The Royal Astronomical Society’s recent meeting was laden with interesting papers, enough so that, with the added distraction of Gliese 581 c, I find myself still clearing out the backlog of newsworthy items. Otherwise, Centauri Dreams would have examined Ruth Bamford’s work on radiation shielding much earlier. Bamford (Rutherford Appleton Laboratory) and team are working on a magnetic shield that would protect against dangerous cosmic rays and radiation. The work is significant because the radiation threat is real, and our current methods of dealing with it are inadequate for long-range space missions.

Consider the International Space Station, where a chamber built for the purpose of radiation protection is available. The method works for the intermittent periods when solar radiation is intense (as from major flares), but such a chamber adds substantially to the mass of a spacecraft, becoming impractical on missions beyond Earth orbit. The new plan is to create an artificial magnetosphere using superconductors and magnetic confinement techniques, a deflector shield that could be deployed not only on space vehicles but around bases on the Moon or beyond.

A deployed radiation shield

Image: An artificial magnetosphere could be generated around manned space craft en route to the Moon or Mars to protect the occupants from the potentially lethal radiation in space from the Sun. A superconducting ring on board such a space craft could produce a magnetic field, or mini-magnetosphere, similar to the Earth’s, which would create a Star Trek like ‘deflector or plasma shield.’ Credit: Ruth Bamford/Rutherford Appleton Laboratory.

Start thinking about the outer planets and radiation shielding becomes critical. Nor is it just a concern for the long journey there and back. We’d like to know a lot more about the major Jovian moons, for example, especially Europa because of its probable ocean beneath the ice. Callisto, too, shows some signs of possessing an ocean. But if a human presence is to be established anywhere near these worlds, it will have to reckon with Jupiter’s radiation belts. How radiation shielding plays out will have much to say about the kinds of missions we can mount near Jupiter.

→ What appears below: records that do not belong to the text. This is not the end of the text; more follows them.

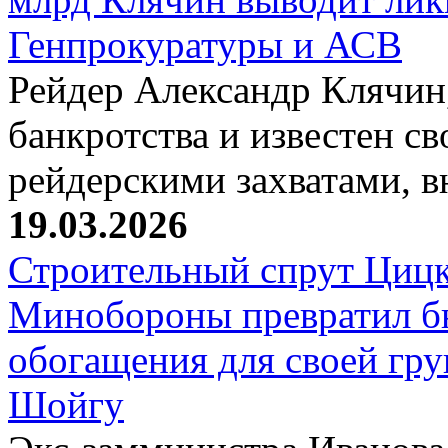
Генпрокуратуры и АСВ
Рейдер Александр Клячин,
банкротства и известен с
рейдерскими захватами, 
19.03.2026
Строительный спрут Цицк
Минобороны превратил б
обогащения для своей гр
Шойгу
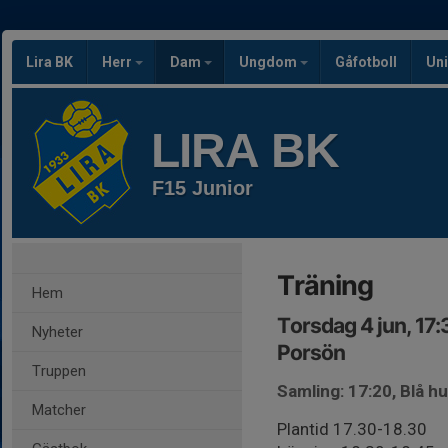
Lira BK
Herr
Dam
Ungdom
Gåfotboll
Uni
LIRA BK
F15 Junior
Träning
Hem
Torsdag 4 jun, 17
Nyheter
Porsön
Truppen
Samling: 17:20, Blå h
Matcher
Plantid 17.30-18.30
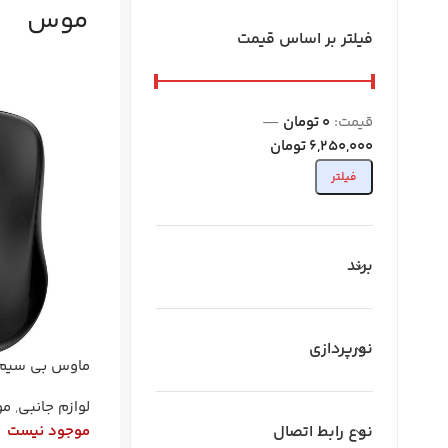
موس
فیلتر بر اساس قیمت
قیمت:
0 تومان
—
6,250,000 تومان
فیلتر
برند
نورپردازی
ماوس بی سیم رپو
لوازم جانبی
,
م
نوع رابط اتصال
موجود نیست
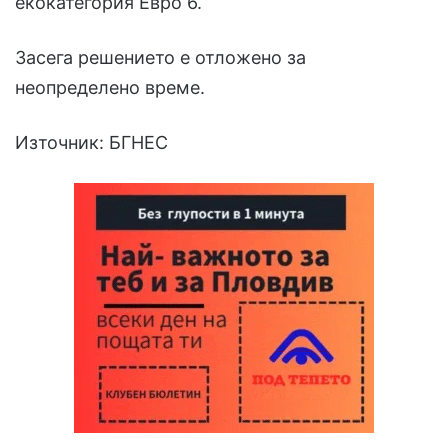
екокатегория Евро 6.
Засега решението е отложено за
неопределено време.
Източник: БГНЕС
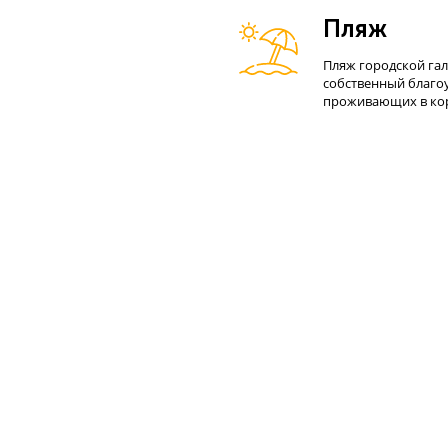
Пляж
Пляж городской гал
собственный благоу
проживающих в корп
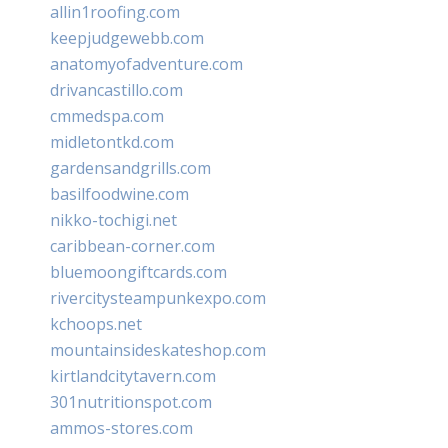
allin1roofing.com
keepjudgewebb.com
anatomyofadventure.com
drivancastillo.com
cmmedspa.com
midletontkd.com
gardensandgrills.com
basilfoodwine.com
nikko-tochigi.net
caribbean-corner.com
bluemoongiftcards.com
rivercitysteampunkexpo.com
kchoops.net
mountainsideskateshop.com
kirtlandcitytavern.com
301nutritionspot.com
ammos-stores.com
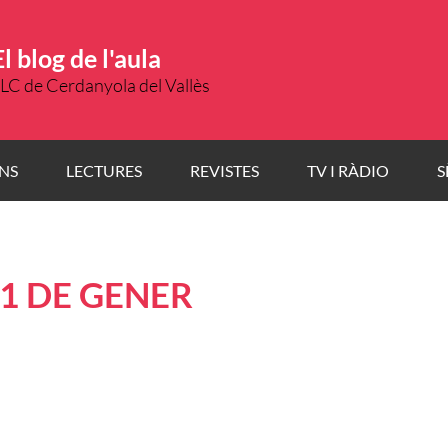
El blog de l'aula
LC de Cerdanyola del Vallès
NS
LECTURES
REVISTES
TV I RÀDIO
S
11 DE GENER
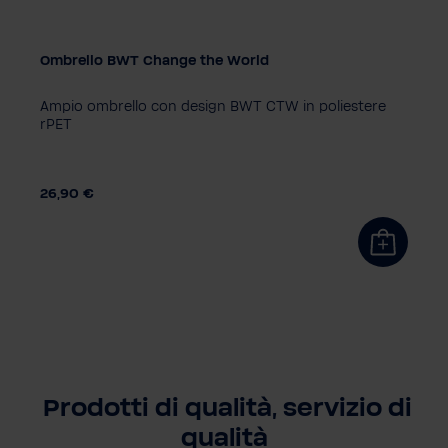
Ombrello BWT Change the World
Ampio ombrello con design BWT CTW in poliestere
rPET
26,90 €
Prodotti di qualità, servizio di
qualità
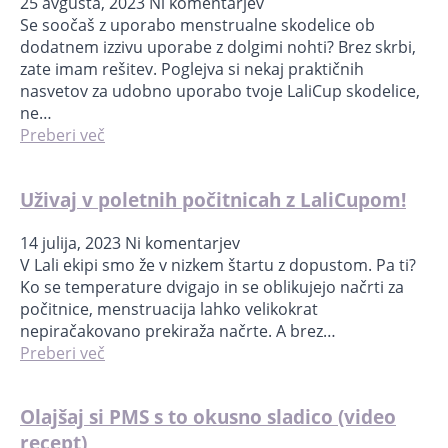
25 avgusta, 2023
Ni komentarjev
Se soočaš z uporabo menstrualne skodelice ob
dodatnem izzivu uporabe z dolgimi nohti? Brez skrbi,
zate imam rešitev. Poglejva si nekaj praktičnih
nasvetov za udobno uporabo tvoje LaliCup skodelice,
ne…
Preberi več
Uživaj v poletnih počitnicah z LaliCupom!
14 julija, 2023
Ni komentarjev
V Lali ekipi smo že v nizkem štartu z dopustom. Pa ti?
Ko se temperature dvigajo in se oblikujejo načrti za
počitnice, menstruacija lahko velikokrat
nepiračakovano prekiraža načrte. A brez…
Preberi več
Olajšaj si PMS s to okusno sladico (video
recept)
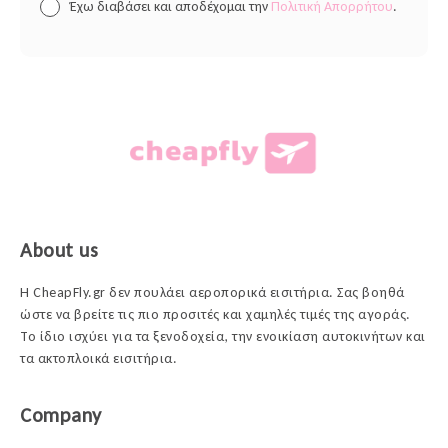
Έχω διαβάσει και αποδέχομαι την
Πολιτική Απορρήτου
.
About us
Η CheapFly.gr δεν πουλάει αεροπορικά εισιτήρια. Σας βοηθά
ώστε να βρείτε τις πιο προσιτές και χαμηλές τιμές της αγοράς.
Το ίδιο ισχύει για τα ξενοδοχεία, την ενοικίαση αυτοκινήτων και
τα ακτοπλοικά εισιτήρια.
Company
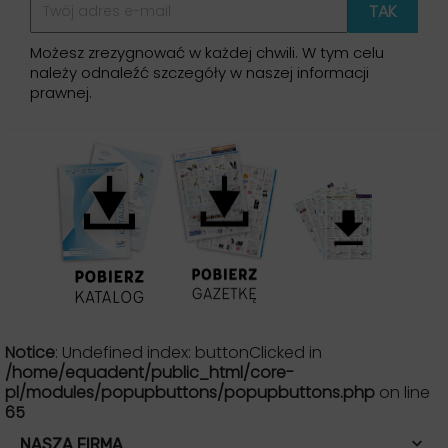
Możesz zrezygnować w każdej chwili. W tym celu
należy odnaleźć szczegóły w naszej informacji
prawnej.
Notice
: Undefined index: buttonClicked in
/home/equadent/public_html/core-
pl/modules/popupbuttons/popupbuttons.php
on line
65

NASZA FIRMA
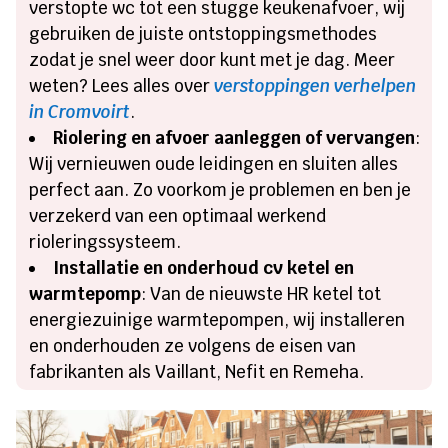
verstopte wc tot een stugge keukenafvoer, wij
gebruiken de juiste ontstoppingsmethodes
zodat je snel weer door kunt met je dag. Meer
weten? Lees alles over
verstoppingen verhelpen
in Cromvoirt
.
Riolering en afvoer aanleggen of vervangen
:
Wij vernieuwen oude leidingen en sluiten alles
perfect aan. Zo voorkom je problemen en ben je
verzekerd van een optimaal werkend
rioleringssysteem.
Installatie en onderhoud cv ketel en
warmtepomp
: Van de nieuwste HR ketel tot
energiezuinige warmtepompen, wij installeren
en onderhouden ze volgens de eisen van
fabrikanten als Vaillant, Nefit en Remeha.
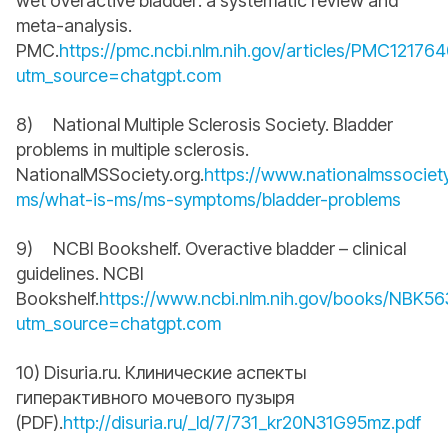
wet overactive bladder: a systematic review and
meta-analysis.
PMC.
https://pmc.ncbi.nlm.nih.gov/articles/PMC12176
utm_source=chatgpt.com
8) National Multiple Sclerosis Society. Bladder
problems in multiple sclerosis.
NationalMSSociety.org.
https://www.nationalmssociet
ms/what-is-ms/ms-symptoms/bladder-problems
9) NCBI Bookshelf. Overactive bladder – clinical
guidelines. NCBI
Bookshelf.
https://www.ncbi.nlm.nih.gov/books/NBK56
utm_source=chatgpt.com
10) Disuria.ru. Клинические аспекты
гиперактивного мочевого пузыря
(PDF).
http://disuria.ru/_ld/7/731_kr20N31G95mz.pdf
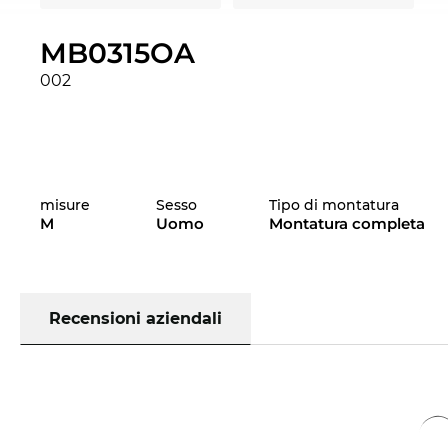
MB0315OA
002
misure
Sesso
Tipo di montatura
M
Uomo
Montatura completa
Recensioni aziendali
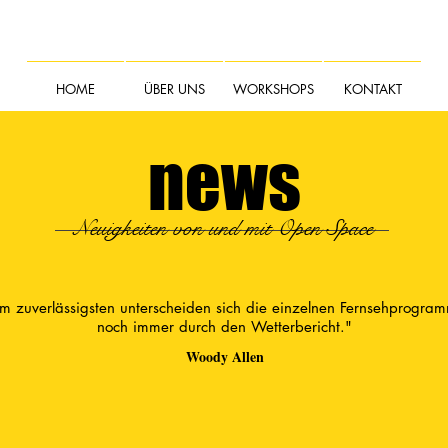
HOME
ÜBER UNS
WORKSHOPS
KONTAKT
news
Neuigkeiten von und mit Open Space
m zuverlässigsten unterscheiden sich die einzelnen Fernsehprogra
noch immer durch den Wetterbericht."
Woody Allen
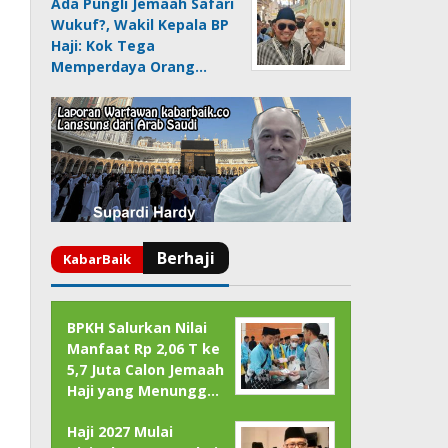
Ada Pungli Jemaah Safari
Wukuf?, Wakil Kepala BP
Haji: Kok Tega
Memperdaya Orang…
BPKH Salurkan Nilai
Manfaat Rp 2,06 T ke
5,7 Juta Calon Jemaah
Haji yang Menungg…
Haji 2027 Mulai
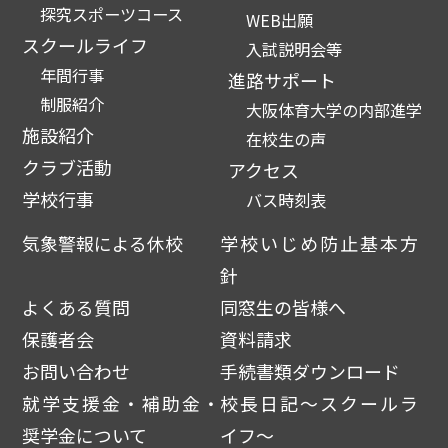
探究スポーツコース
WEB出願
スクールライフ
入試説明会等
年間行事
進路サポート
制服紹介
大阪体育大学の内部進学
施設紹介
在校生の声
クラブ活動
アクセス
学校行事
バス時刻表
気象警報による休校
学校いじめ防止基本方
針
よくある質問
同窓生の皆様へ
保護者会
資料請求
お問い合わせ
手続書類ダウンロード
就学支援金・補助金・
校長日記～スクールラ
奨学金について
イフ～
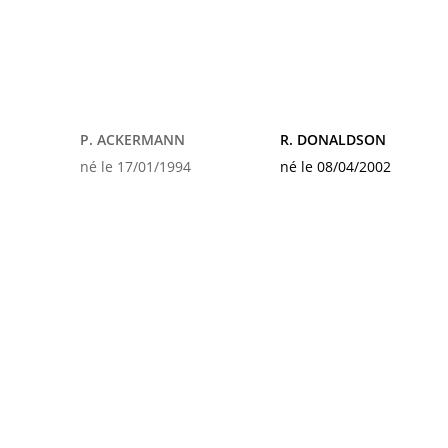
P. ACKERMANN
R. DONALDSON
né le 17/01/1994
né le 08/04/2002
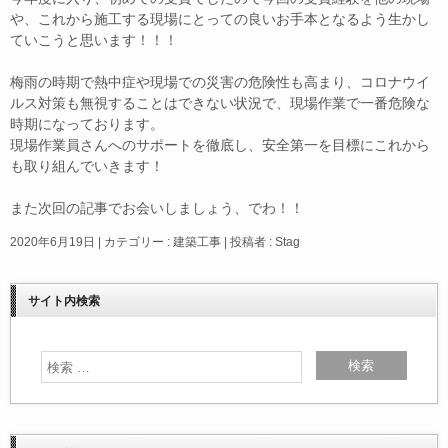
や、これから施工する現場にとっての良いお手本となるよう生かし
ていこうと思います！！！
梅雨の時期で熱中症や現場での災害の危険性も高まり、コロナウイ
ルス対策も無視することはできない状況で、現場作業で一番危険な
時期になっております。
現場作業員さんへのサポートを徹底し、安全第一を目標にこれから
も取り組んでいきます！
また次回の記事でお会いしましょう、でわ！！
2020年6月19日
|
カテゴリー :
建築工事
|
投稿者 : Stag
サイト内検索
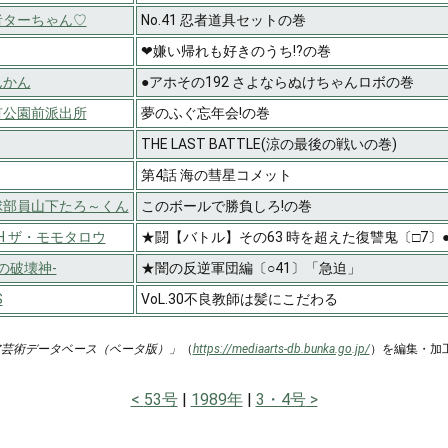
者ターちゃん♡
No.41 忍者道具セットの巻
❤嫌い帰れも好きのうち!?の巻
んかん
●アホその192 さよならぬけちゃんロボの巻
有公園前派出所
夢のふぐ忘年会!の巻
THE LAST BATTLE(涼の最後の戦いの巻)
第4話 海の彗星コメット
球部員山下たろ～くん
このボールで勝負しろ!の巻
RoH ザ・モモタロウ
★闘【バトル】その63 時を超えた復讐鬼〔□7〕
暗黒の破壊神-
★闇の反逆軍団編〔○41〕「急迫」
S
VoL.30不良教師は髪にこだわる
ア芸術データベース（ベータ版）」
（
https://mediaarts-db.bunka.go.jp/
）を編集・加
53号
1989年
3・4号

Finally, we can speculate on how some of these technologies may eventually come together. We’ve talked about magnetic sail concepts in which a spacecraft generates a magnetic ‘bubble’ in order to ride the solar wind to the outer planets. More advanced designs might one day use beamed energy to reach speeds that could make an interstellar crossing possible within a human lifetime. Our prowess with artificial magnetospheres may have much to teach us not only about shielding but propulsion, which is why this work has implications not only within our own Solar System but for the longer missions that will follow.